Pour justifier son choix, le ministre a également fait valoir que « l'inflation est désormais en décroissance » et que « tous les agents ne la touchent pas » puisqu’il faut satisfaire à plusieurs critères pour pouvoir en bénéficier. Il a aussi évoqué le fait qu’elle « concerne aussi les agents qui sont en fin de carrière et qui ont atteint le plafond de leur grade ».
Dans ces conditions, il a donc « proposé » de supprimer cette indemnité. A noter que, lors de son intervention, il a uniquement fait référence aux « 146 millions d’euros » qu’aurait coûté la Gipa en 2023. Un montant qui ne correspond, toutefois, qu'à la seule dépense consacrée aux agents de la fonction publique de l’Etat, si l’on en croît la fiche d’impact réalisée lors de la publication du décret.

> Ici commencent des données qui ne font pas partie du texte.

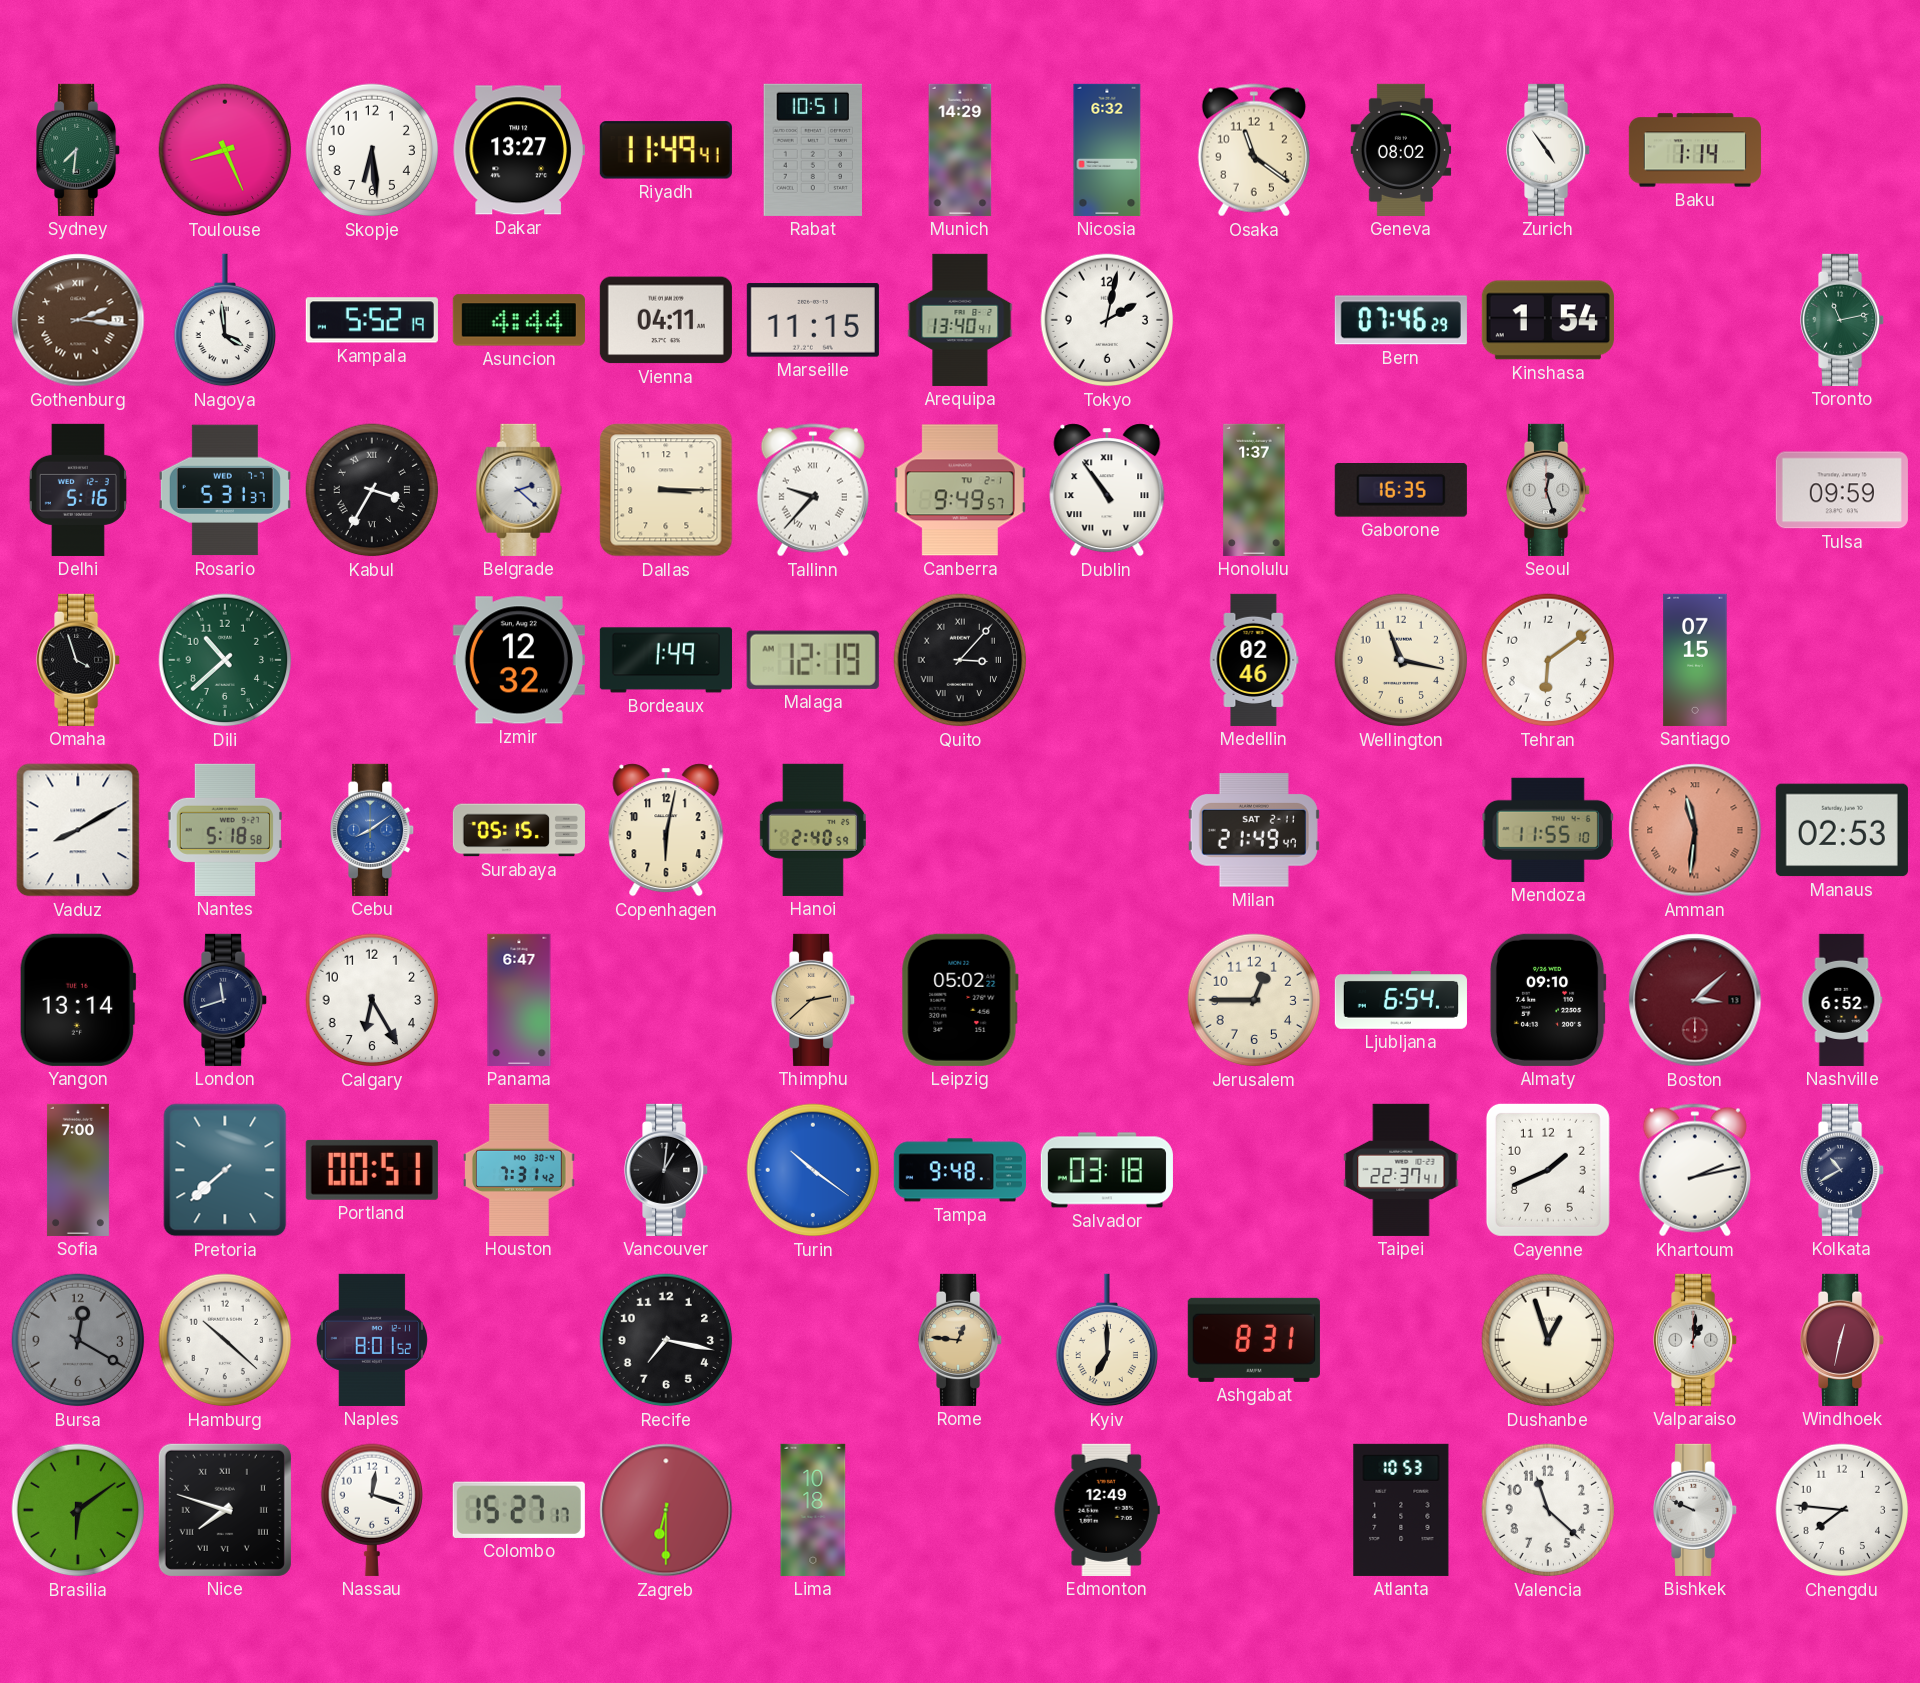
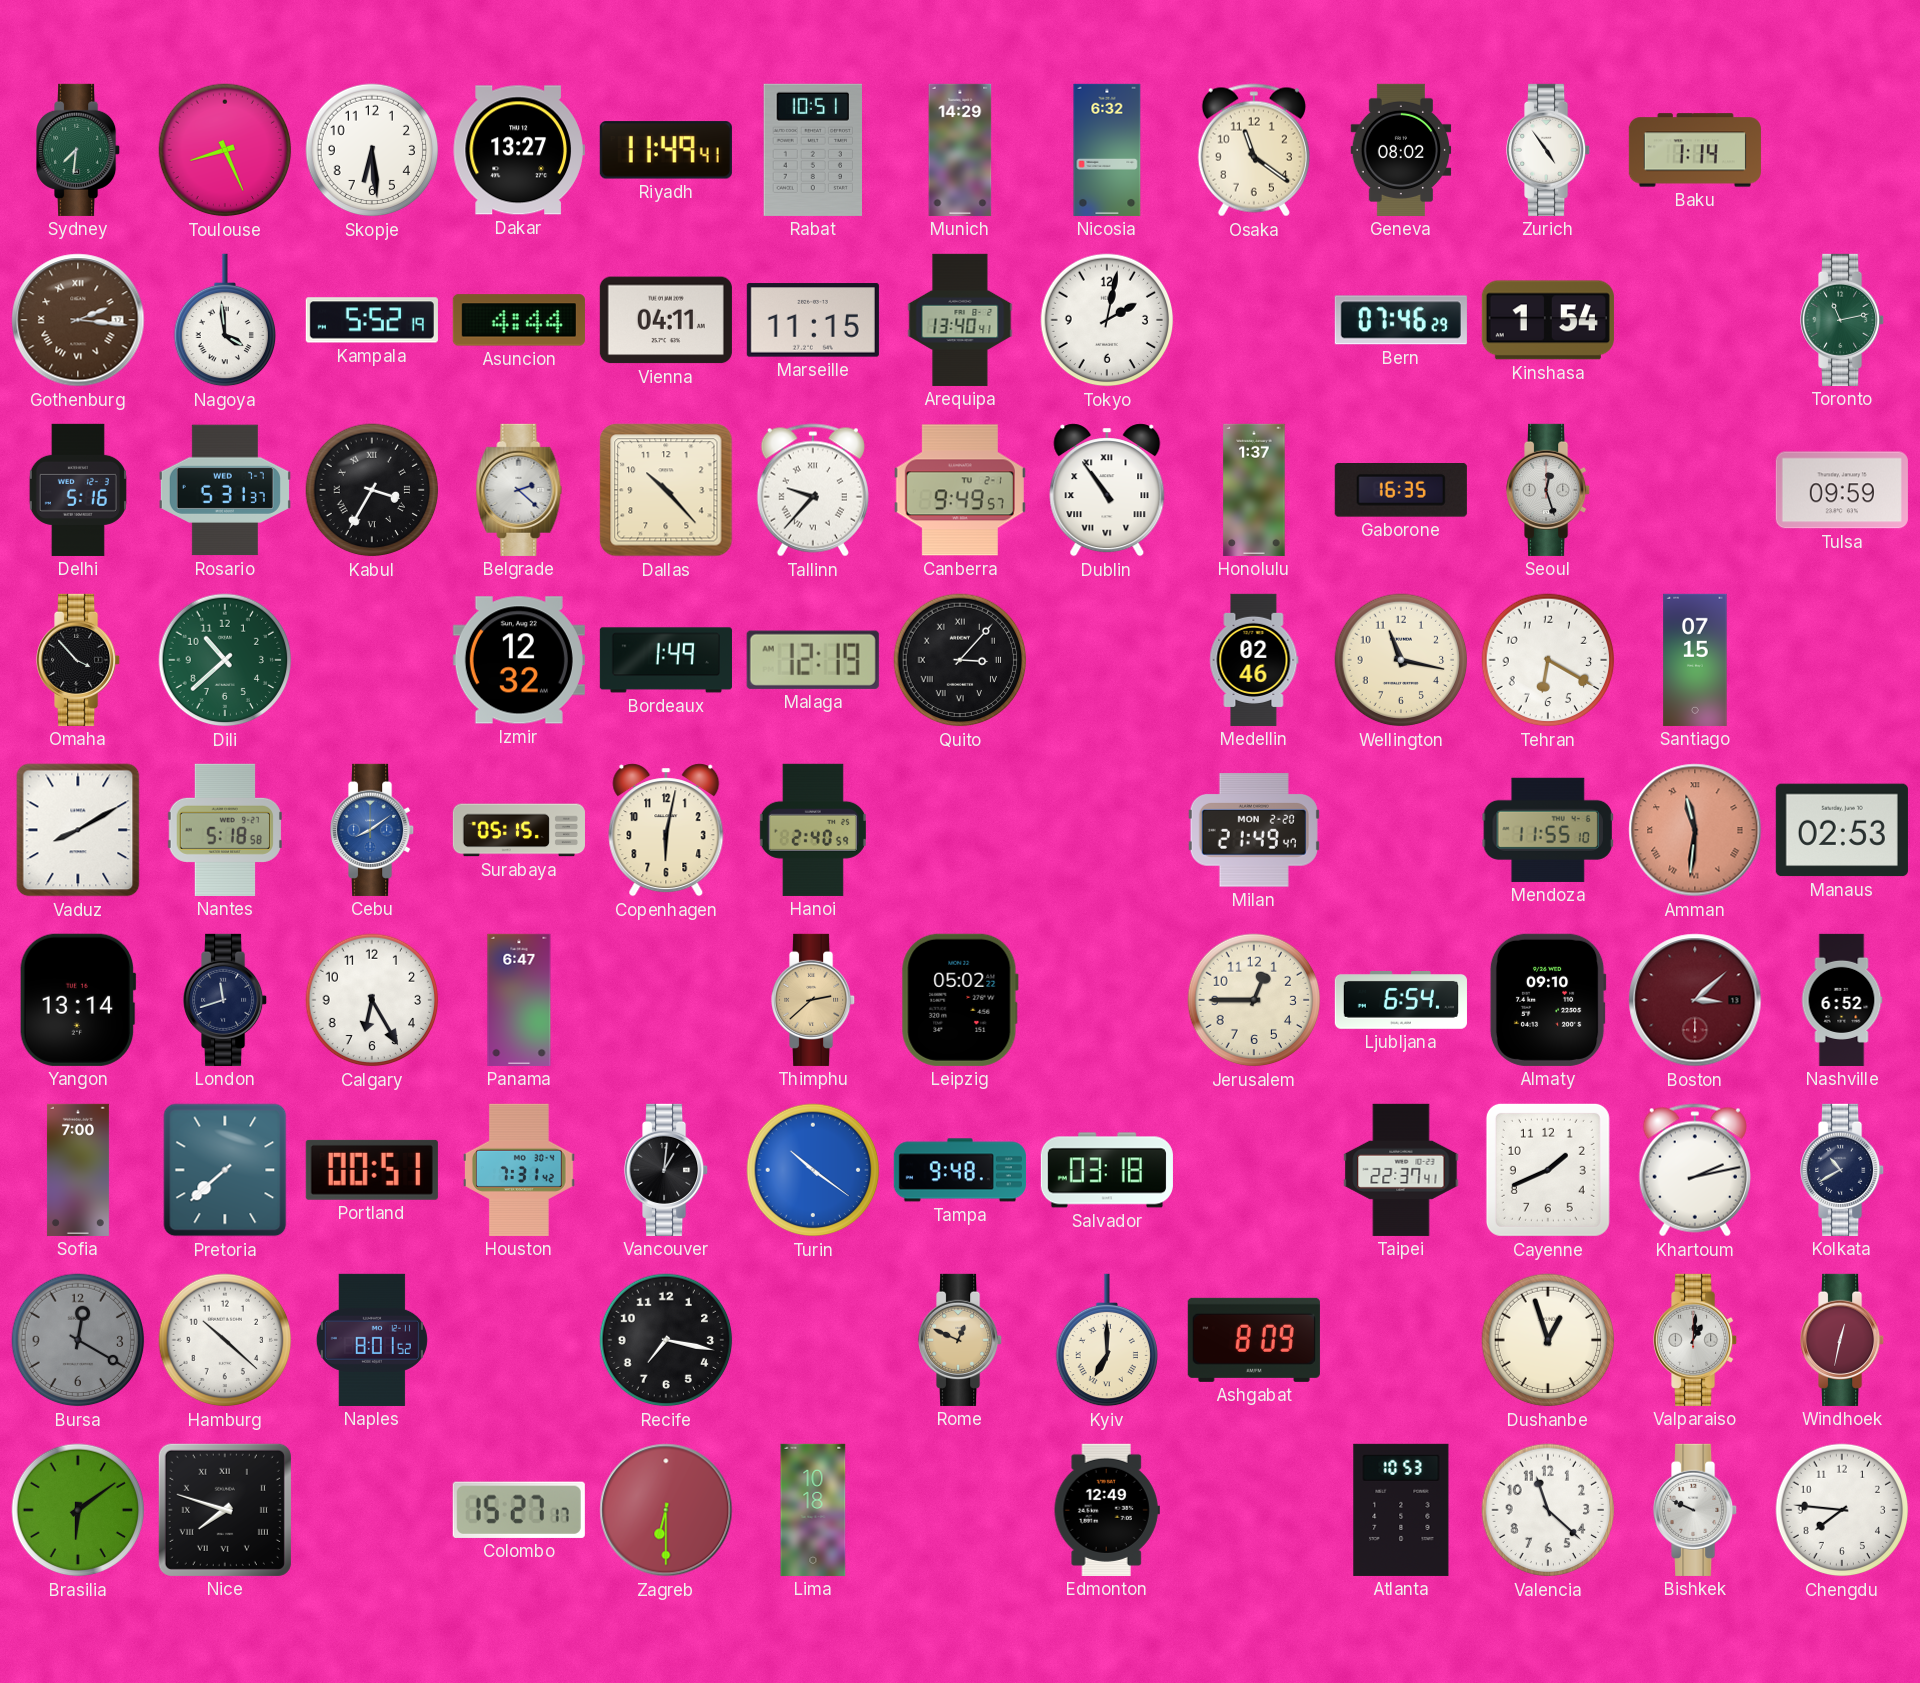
Dallas: 3:15 -> 10:23
Omaha: 3:57 -> 3:53
Tehran: 6:09 -> 6:20
Milan date: SAT 2-11 -> MON 2-20
Rome: 12:46 -> 12:49
Ashgabat: 8:31 -> 8:09
Nassau: 12:18 -> none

Le coût pour les trois versants représentant autour de 267 millions d’euros au total, la réforme ne ciblera-t-elle que les agents de l'Etat ? Aucune précision n'a été fournie par Guillaume Kasbarian. On peut également signaler que les employeurs territoriaux n'ont été ni informés ni consultés sur cette suppression.
Reste que sa proposition semble entrer en contradiction avec son souhait, exprimé un peu plus tôt lors de l’audition, de « préserver l’attractivité des métiers » de la fonction publique.
La non-reconduction actée dès 2024 ?
Surtout, la suppression de cette indemnité semble déjà actée pour 2025, certains documents budgétaires laissant, en effet, penser que la décision a été tranchée. « Compte tenu de la non-reconduction de l’indemnité dite de garantie individuelle de pouvoir d’achat pour l’année 2025, il n’a pas été prévu de dépense », indique ainsi l’un des documents annexés au projet de loi de finances (PLF) pour 2025 cité dans plusieurs articles de presse.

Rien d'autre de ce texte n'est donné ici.